Well, that's a happy post. Next time, some goals and ground rules, with the former, at any rate, aiming to provide a more hopeful tone.


  1. High time, Dave since we need this blog more than ever. Apart from a few dedicated individuals, one of whom traveled to Springfield tp protest at the double bill appearance of The Great Pretender and Rauner to demonstrate, the Faculty Association are living up to their initials by doing F**** All in this crisis except passivity. Last week's NIGHTLIFE editorial noticed this and a prominent Union official was quoted in the DE as saying "We hope" the administration will contact us if there are cuts. Rather than demanding the elimination of unnecessary high paid administrative positions that have spread like cancer on this campus over the past 30 years, the elimination of Athletics, and the proposed reduction (if not closure) of hours in the Recreation center rather than the Library, the FA has been conspicuous by either its silence of trivial attempts at activism. It is not the first time that Unions have betrayed the cause of their members (and will not be the last if they passively comply with firing people on administration lists and shafting the NTT who supported them in the past). Again, the return of Deo Volonte in this time of very serious crisis is important. Full credit to you, Dave.

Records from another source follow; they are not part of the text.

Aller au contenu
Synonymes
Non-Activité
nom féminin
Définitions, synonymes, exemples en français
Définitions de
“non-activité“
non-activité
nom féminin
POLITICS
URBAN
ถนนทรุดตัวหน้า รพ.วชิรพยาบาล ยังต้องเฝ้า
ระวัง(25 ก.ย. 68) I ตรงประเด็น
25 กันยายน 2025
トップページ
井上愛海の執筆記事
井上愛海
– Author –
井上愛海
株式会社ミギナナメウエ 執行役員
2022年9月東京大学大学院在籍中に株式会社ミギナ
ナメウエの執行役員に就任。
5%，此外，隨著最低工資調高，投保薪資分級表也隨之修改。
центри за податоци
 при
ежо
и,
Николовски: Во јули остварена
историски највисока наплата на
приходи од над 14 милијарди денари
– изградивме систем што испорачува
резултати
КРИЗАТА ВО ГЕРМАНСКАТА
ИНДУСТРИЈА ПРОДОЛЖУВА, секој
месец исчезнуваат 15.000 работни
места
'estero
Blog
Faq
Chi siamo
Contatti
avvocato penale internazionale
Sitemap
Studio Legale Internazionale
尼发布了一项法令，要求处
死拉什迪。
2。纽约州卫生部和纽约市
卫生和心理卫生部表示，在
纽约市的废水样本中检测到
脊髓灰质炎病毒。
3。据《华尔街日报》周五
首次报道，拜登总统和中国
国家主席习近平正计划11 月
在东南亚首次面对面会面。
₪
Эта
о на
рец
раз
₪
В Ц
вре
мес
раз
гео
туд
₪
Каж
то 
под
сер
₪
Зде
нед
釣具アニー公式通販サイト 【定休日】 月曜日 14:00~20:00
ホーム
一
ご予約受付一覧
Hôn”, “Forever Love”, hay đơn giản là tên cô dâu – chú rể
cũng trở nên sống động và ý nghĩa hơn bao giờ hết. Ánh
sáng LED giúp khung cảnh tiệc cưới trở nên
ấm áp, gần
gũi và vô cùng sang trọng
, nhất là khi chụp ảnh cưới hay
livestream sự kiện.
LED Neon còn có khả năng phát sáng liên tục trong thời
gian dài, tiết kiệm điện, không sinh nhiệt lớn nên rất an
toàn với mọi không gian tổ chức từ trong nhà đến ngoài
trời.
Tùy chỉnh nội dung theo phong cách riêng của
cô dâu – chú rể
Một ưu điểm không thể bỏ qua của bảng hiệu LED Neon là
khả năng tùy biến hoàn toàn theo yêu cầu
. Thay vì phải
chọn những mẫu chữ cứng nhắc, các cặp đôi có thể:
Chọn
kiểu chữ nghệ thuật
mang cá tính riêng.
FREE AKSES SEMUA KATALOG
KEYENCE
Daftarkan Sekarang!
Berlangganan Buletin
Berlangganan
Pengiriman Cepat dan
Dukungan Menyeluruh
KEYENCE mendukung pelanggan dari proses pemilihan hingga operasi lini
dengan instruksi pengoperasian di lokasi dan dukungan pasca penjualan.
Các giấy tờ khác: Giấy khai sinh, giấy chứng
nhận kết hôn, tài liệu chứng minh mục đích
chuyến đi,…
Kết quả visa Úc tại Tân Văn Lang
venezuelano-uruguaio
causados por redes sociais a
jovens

    1. Welcome back, Tony. I'm not a member of the FA leadership these days (I'm on sabbatical this year), but am friendly with those folks, so a some remarks in response to your comment.

      As usual, the active part of the FA essentially consists of "a few dedicated individuals", who probably overlap with those you have in mind above. They are working hard for the FA, but there are only so many of them, and they have day jobs.

      As to local tactics. The FA made a decision to try to work well together with the post-Cheng administration. That went reasonably well, at least at first: for example, the new administration was willing to commit to interest-based bargaining, something Cheng et al rejected out of hand. I frankly don't know how happy the FA folk are with the 'progress' of negotiations, which has been glacial, given the budget crisis.

      The current statewide crisis puts something of a premium on cooperation with the administration, I'd think. The admin didn't cause that problem, and Dunn is speaking up about it. That doesn't mean we'll agree about local priorities: we need to subject his proposed cuts (and any later more actionable plan) to real scrutiny. I agree that the administration has been conspicuously silent about possible administrative cuts. But the statewide crisis does change the overall dynamic: supporters of public higher ed in Illinois needs to work together. I think that means campuses working together and faculty working with admin, wherever possible.